During the winter months of December through March the Mexican Caribbean comes alive with the exciting arrival of sailfish. Opportunities for snorkeling, swimming and scuba diving with these majestic predators in their natural habitat are fast becoming some of the most sought after experiences during this season.
These magnificent fish, whose name derives from their dorsal fins, are blue to gray in color with white underbellies. They are considered prized gamefish but are not widely eaten. They come to the warm waters of the Mexican coastline attracted by the abundance of sardines in the area.

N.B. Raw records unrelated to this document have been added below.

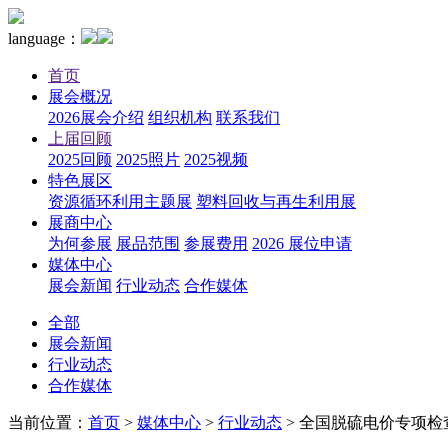
language：
首页
展会概况
2026展会介绍
组织机构
联系我们
上届回顾
2025回顾
2025照片
2025视频
特色展区
资源循环利用主题展
塑料回收与再生利用展
展商中心
为何参展
展品范围
参展费用
2026 展位申请
媒体中心
展会新闻
行业动态
合作媒体
全部
展会新闻
行业动态
合作媒体
当前位置：
首页
>
媒体中心
>
行业动态
>
全国脱硫电价专项检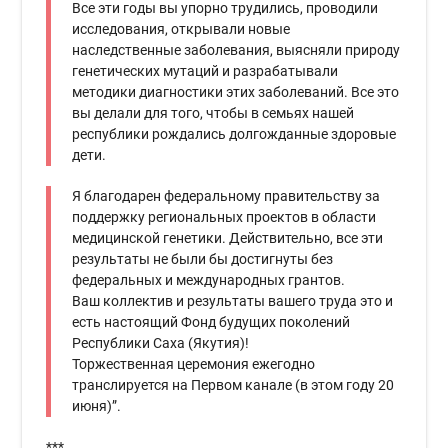
Все эти годы вы упорно трудились, проводили
исследования, открывали новые
наследственные заболевания, выясняли природу
генетических мутаций и разрабатывали
методики диагностики этих заболеваний. Все это
вы делали для того, чтобы в семьях нашей
республики рождались долгожданные здоровые
дети.
Я благодарен федеральному правительству за
поддержку региональных проектов в области
медицинской генетики. Действительно, все эти
результаты не были бы достигнуты без
федеральных и международных грантов.
Ваш коллектив и результаты вашего труда это и
есть настоящий Фонд будущих поколений
Республики Саха (Якутия)!
Торжественная церемония ежегодно
транслируется на Первом канале (в этом году 20
июня)”.
***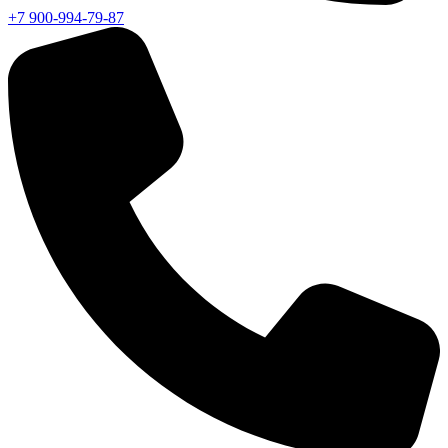
+7 900-994-79-87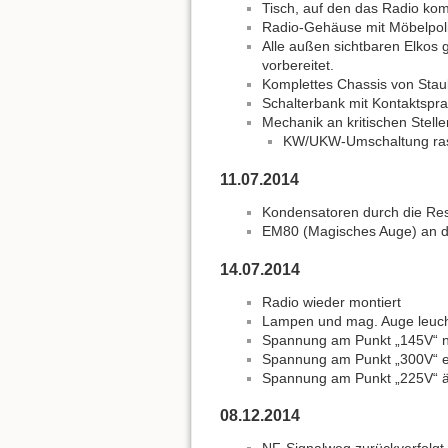
Tisch, auf den das Radio kom
Radio-Gehäuse mit Möbelpolit
Alle außen sichtbaren Elkos 
vorbereitet.
Komplettes Chassis von Staub
Schalterbank mit Kontaktspra
Mechanik an kritischen Stell
KW/UKW-Umschaltung rast
11.07.2014
Kondensatoren durch die Rest
EM80 (Magisches Auge) an di
14.07.2014
Radio wieder montiert
Lampen und mag. Auge leuch
Spannung am Punkt „145V“ ni
Spannung am Punkt „300V“ 
Spannung am Punkt „225V“ äh
08.12.2014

Although sailfish are known as cold blooded animals, they have the ability to warm up certain parts of their bodies, specifically the eye and brain regions, allowing them to hunt better by spotting and chasing prey in colder water at deeper depths.
As these fish are strong yet flexible, they can circle and confuse schools of sardines with their immense speed, with recorded top speeds of 68 miles per hour. With their prey herded tightly together the sailfish use their strong bills to strike and stun. The rapid bite and gulp movement that follows leaves plenty of sardine bits in the warm shallows for frigate birds and other freeloaders to snack on. The predator-prey behaviour of these intense feedings are a remarkable experience for all to see at Isla Mujeres and the island of Contoy, just off the coast of nearby Cancun.
This spectacle of nature provides a thrill like no other, and swimming with these fast fish in the warm waters of the Caribbean will afford you a fascinating, heart-racing, unforgettable encounter of a lifetime.